For anyone who has one of these pump, the easy way to check if they will support variable speed would be to put a potentiometer (variable resistor) in the circuit and check if the pump flow decreased as the potentiometer is dialed to higher resistance (less voltage to the pump). You could also just hook it up to a single 1.5V battery (or 2 1.5s in series to make 3V) and see if it pumps but at a lower flow rate...

-fafrd
PWM speed controllers pulse at much higher freqs than you are stating, and appear continuously variable. PWM also gives much more range of speed (low end) for pumps/fans than varying the voltage, and are the preferred speed control solution for these applications (for DC and single phase AC, at least). They are also easier on the motor.
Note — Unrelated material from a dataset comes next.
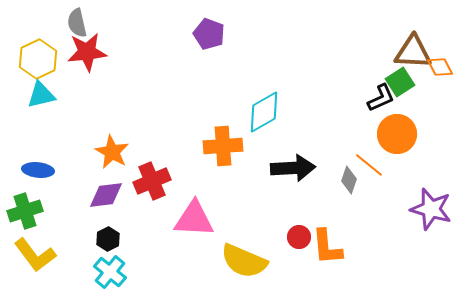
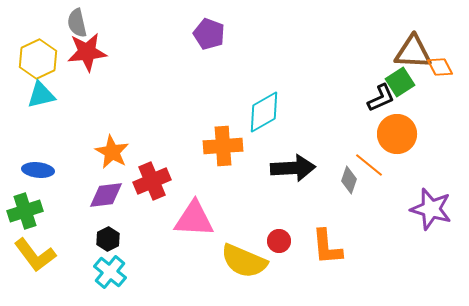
red circle: moved 20 px left, 4 px down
Since these are DC (direct current) and not AC (alternating current) a simple speed controller will work. You cannot do this with AC motors because it changes the wavelength of the power and it throws the timing off in the motor.
The simple TRIAC based speed controllers (ceiling fan controllers) will work well with the AC pumps, but the speed range will be less than an AC PWM controller. WalterAtMarchPumps has a few posts on the topic.

People are controlling these things by PWM instead of diverting the flow. Whether that's the right thing to do, I don't really know, but it is not what is recommended for the March pump which is brushless.
PWM is the preferred choice, even for the March/Chugger pumps, though I am not sure if you are talking about a brushless DC March pump. I haven't looked into those, but I would be surprised if PWM wasn't the preferred choice for those as well.
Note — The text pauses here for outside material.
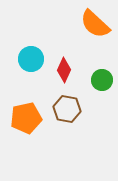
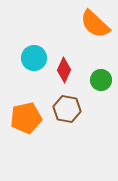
cyan circle: moved 3 px right, 1 px up
green circle: moved 1 px left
RE: power supplies for DC. DC motors generally do not like to have amps limited. A supply with more current than needed will not cause any issues. Rule of thumb is to give DC motors all the current they want, and to control speed with voltage (or duration as in PWM). For AC the rule of thumb is to keep the voltage at the preferred level, and control speed with current (various limiting techniques).
 
I've picked up both pumps. I just also ordered camlocks that I need. I guess I'll do a comparison of the two when the black pump comes in.

I also just picked up this http://bit.ly/X6ILwB which is a power supply.
 
I got the black pump in today. It's a little bigger than I was expecting. I'm still waiting on a rheostat I ordered for it, and I have no idea where the power supply I had set aside was. Thinking about it now I'll probably skip the rheostat and control with a ball valve. I need a couple more camlocks that I thought I already had, but once they come in I'll run it through the paces. Maybe I'll do an all grain starter run and just can the wort. I can say already, just from loosely screwing on a few pieces that the inlet and outlet threads seem different. I easily got 3-4 threads on the outlet, but maybe 1-1.5 on the inlet before meeting resistance. This could just be a production quality problem as well. It is a little bigger and stouter than I thought it'd be, although its still mini.
 
I got the black pump in today. I can say already, just from loosely screwing on a few pieces that the inlet and outlet threads seem different. I easily got 3-4 threads on the outlet, but maybe 1-1.5 on the inlet before meeting resistance. This could just be a production quality problem as well.

snaps10, are the threads on the black pumps 1/2" NPT?

-fafrd
 
My pump (the little brown one) is 1/2" BSP. 1/2" NPT and 1/2" BSP are more or less compatible. The thread pitch is the same as NPT but there is no taper. NPT and BSP female fittings both screw on and seal with PTFE tape without any problems. The NPT fittings screw on about 4 turns, the BSP fittings 1 or 2.